Старорежимный чиновник. Из личных воспоминаний от школы до эмиграции. 1874-1920 гг. (Романов) - страница 50

Все, что не подходило, хотя бы по внешнему виду, к «утвержденного образца» форме, вызывало какой-то нетерпимый гнев. Мой товарищ-циник К., возбуждавший, своей манерой говорить, отвращение в гимназическом законоучителе, встретил такой же прием и на студенческой сходке. Почему он, вопреки своему эгоистическому квиетизму, вдруг решил принять участие в общественном деле, я не помню; когда он взошел на кафедру, он произнес только одно слово «товарищи, я…»; сразу же раздались крики «Долой, долой» — только за манеру его говорить; он успел прокричать с кафедры совершенно спокойным тоном: «ну, так и…» далее общее упоминание родительниц всех присутствующих — это было гадко, но как нарушение шаблона, как протест против удушающей благонамеренности, приветствовалось всей здоровой, живой и жизнерадостной частью молодежи. Любитель комического оживления общества и враг пошлой скуки Колоколов неизменно посещал лекции 19 февраля, которые, несмотря на постоянные протесты студентов, читались по какому-то странному упорству учебного начальства, в этот великий для России день; лекции посещались двумя-тремя студентами; во время чтения лекций в коридоре шумели, таранили чем-нибудь дверь аудитории и т. д.; по выходе же профессора и слушателей из аудитории, им приходилось проходить через шеренги студентов, свиставших по, мене прохождения мимо них «виновных» лиц; Колоколов, гордо подняв голову в сознании исполненного долга, с невероятными гримасами раскланивался направо и налево и приговаривал бессмысленно «ну, и товарищи, ну и куллеги». «Образцовые» представители и старосты страшно негодовали на эти выходки К., моя же компания радовалась по поводу его смелости, не смотря на наше несочувствие чтению лекций в день 19 февраля.
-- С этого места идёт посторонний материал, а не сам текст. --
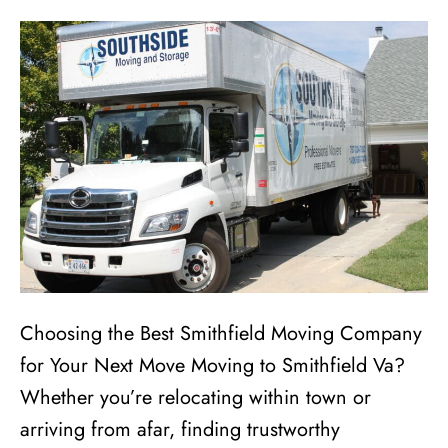
Choosing the Best Smithfield Moving Company
for Your Next Move Moving to Smithfield Va?
Whether you’re relocating within town or
arriving from afar, finding trustworthy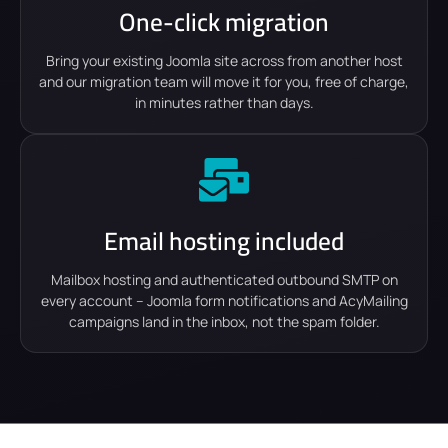
One-click migration
Bring your existing Joomla site across from another host
and our migration team will move it for you, free of charge,
in minutes rather than days.
Email hosting included
Mailbox hosting and authenticated outbound SMTP on
every account – Joomla form notifications and AcyMailing
campaigns land in the inbox, not the spam folder.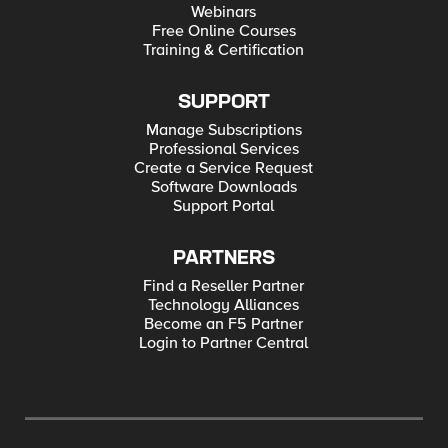
Webinars
Free Online Courses
Training & Certification
SUPPORT
Manage Subscriptions
Professional Services
Create a Service Request
Software Downloads
Support Portal
PARTNERS
Find a Reseller Partner
Technology Alliances
Become an F5 Partner
Login to Partner Central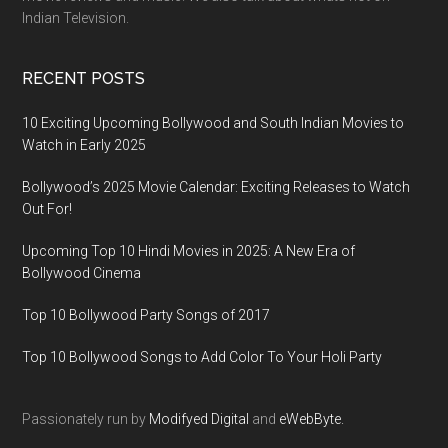
Indian Television.
RECENT POSTS
10 Exciting Upcoming Bollywood and South Indian Movies to
Watch in Early 2025
Bollywood’s 2025 Movie Calendar: Exciting Releases to Watch
Out For!
Upcoming Top 10 Hindi Movies in 2025: A New Era of
Bollywood Cinema
Top 10 Bollywood Party Songs of 2017
Top 10 Bollywood Songs to Add Color To Your Holi Party
Passionately run by
Modifyed Digital
and
eWebByte.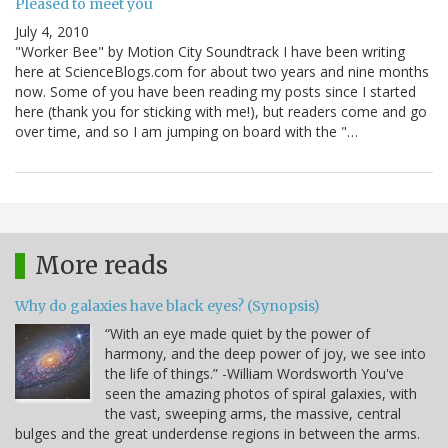
Pleased to meet you
July 4, 2010
"Worker Bee" by Motion City Soundtrack I have been writing
here at ScienceBlogs.com for about two years and nine months
now. Some of you have been reading my posts since I started
here (thank you for sticking with me!), but readers come and go
over time, and so I am jumping on board with the "…
More reads
Why do galaxies have black eyes? (Synopsis)
“With an eye made quiet by the power of
harmony, and the deep power of joy, we see into
the life of things.” -William Wordsworth You've
seen the amazing photos of spiral galaxies, with
the vast, sweeping arms, the massive, central
bulges and the great underdense regions in between the arms.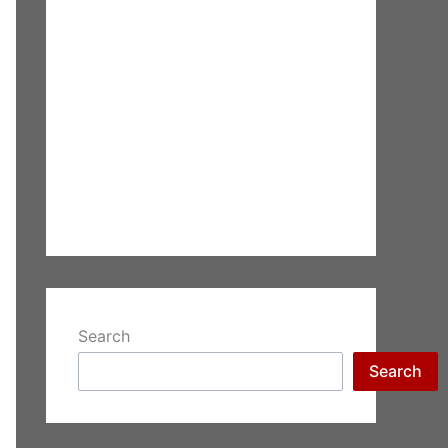
Search
Search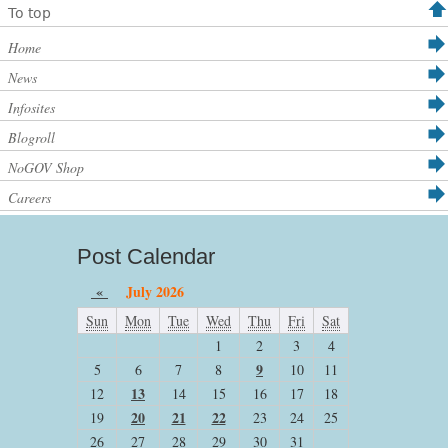
To top
Home
News
Infosites
Blogroll
NoGOV Shop
Careers
Post Calendar
«
July 2026
Sun
Mon
Tue
Wed
Thu
Fri
Sat
1
2
3
4
9
5
6
7
8
10
11
13
12
14
15
16
17
18
20
21
22
19
23
24
25
26
27
28
29
30
31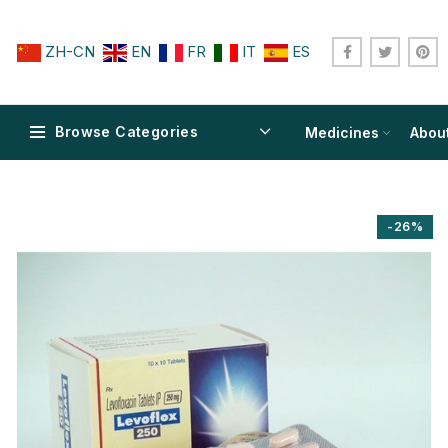
ZH-CN
EN
FR
IT
ES
Browse Categories
Medicines
Abou
-26%
$
$
$
$
$
$
$
$
$
$
$
$
$
$
$
$
$
$
$
$
$
$
$
$
$
$
$
$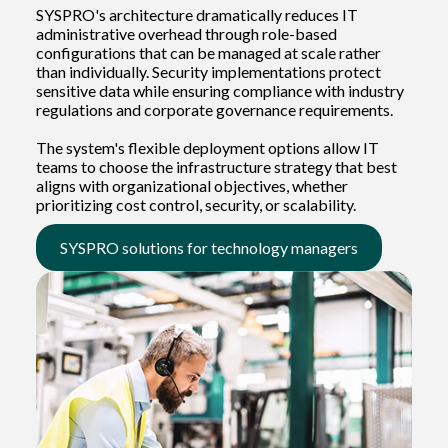
SYSPRO's architecture dramatically reduces IT
administrative overhead through role-based
configurations that can be managed at scale rather
than individually. Security implementations protect
sensitive data while ensuring compliance with industry
regulations and corporate governance requirements.
The system's flexible deployment options allow IT
teams to choose the infrastructure strategy that best
aligns with organizational objectives, whether
prioritizing cost control, security, or scalability.
SYSPRO solutions for technology managers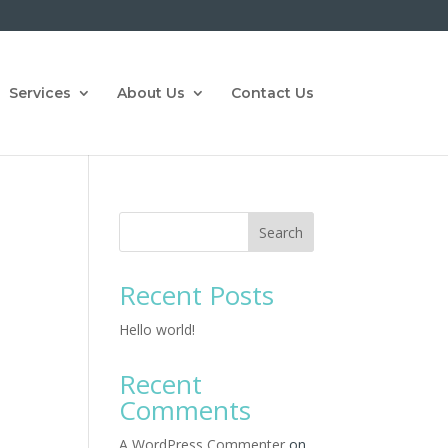
Services
About Us
Contact Us
Search
Recent Posts
Hello world!
Recent
Comments
A WordPress Commenter
on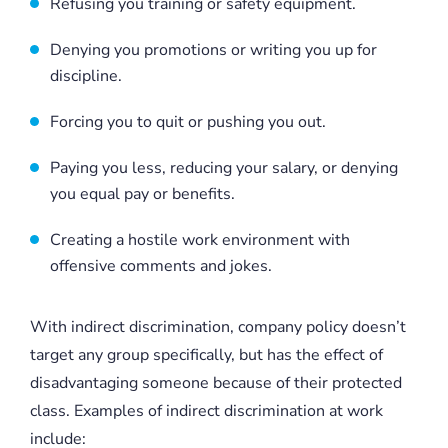
Refusing you training or safety equipment.
Denying you promotions or writing you up for
discipline.
Forcing you to quit or pushing you out.
Paying you less, reducing your salary, or denying
you equal pay or benefits.
Creating a hostile work environment with
offensive comments and jokes.
With indirect discrimination, company policy doesn’t
target any group specifically, but has the effect of
disadvantaging someone because of their protected
class. Examples of indirect discrimination at work
include: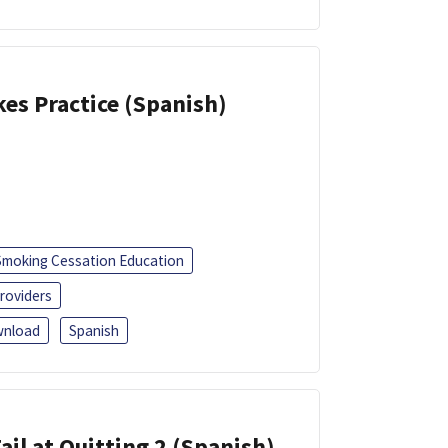
kes Practice (Spanish)
Smoking Cessation Education
roviders
nload
Spanish
ail at Quitting 2 (Spanish)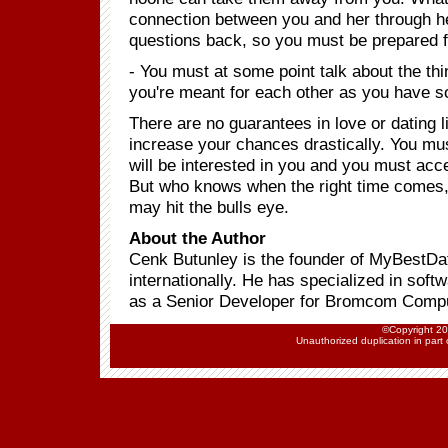
connection between you and her through he
questions back, so you must be prepared 
- You must at some point talk about the t
you're meant for each other as you have 
There are no guarantees in love or dating lif
increase your chances drastically. You mu
will be interested in you and you must acc
But who knows when the right time comes, w
may hit the bulls eye.
About the Author
Cenk Butunley is the founder of MyBestDa
internationally. He has specialized in soft
as a Senior Developer for Bromcom Comput
©Copyright 202
Unauthorized duplication in part o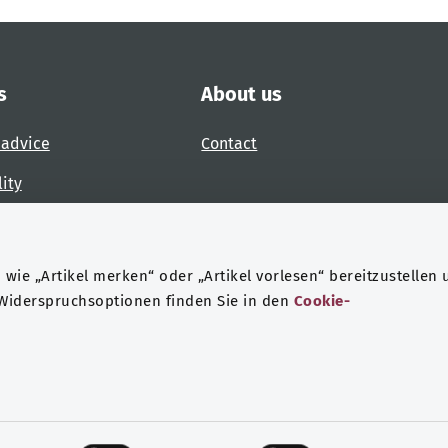
s
About us
 advice
Contact
lity
 accessibility barrier
wie „Artikel merken“ oder „Artikel vorlesen“ bereitzustellen 
 Widerspruchsoptionen finden Sie in den
Cookie-
ndheit
Data protection
Legal notice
Различные манифестации на улицах сопровождались обычно таким тупым озверением лиц у вожаков, такими грязными ругательствами, что уже одна внешняя стороны их возбуждала отвращение.

Оскорбляло меня, так называемое, «передовое» студенчество, в котором сильно было влияние инородческого элемента, также в развитом во мне и никогда не изменявшем чувстве национализма; последний считался, с точки зрения интернациональных задач молодежи, чем-то в роде дурного тога, а для окраинной нашей молодежи, по крайней ее непоследовательности, представлялся враждебным именно национальным стремлениям окраин.

Как-то раз, знакомый студент-поляк из Варшавы, протянул мне книгу журнала «Русское Богатство» и с улыбкой сказал: «оказывается, прекрасный журнал, кто бы мог подумать, судя по названию?»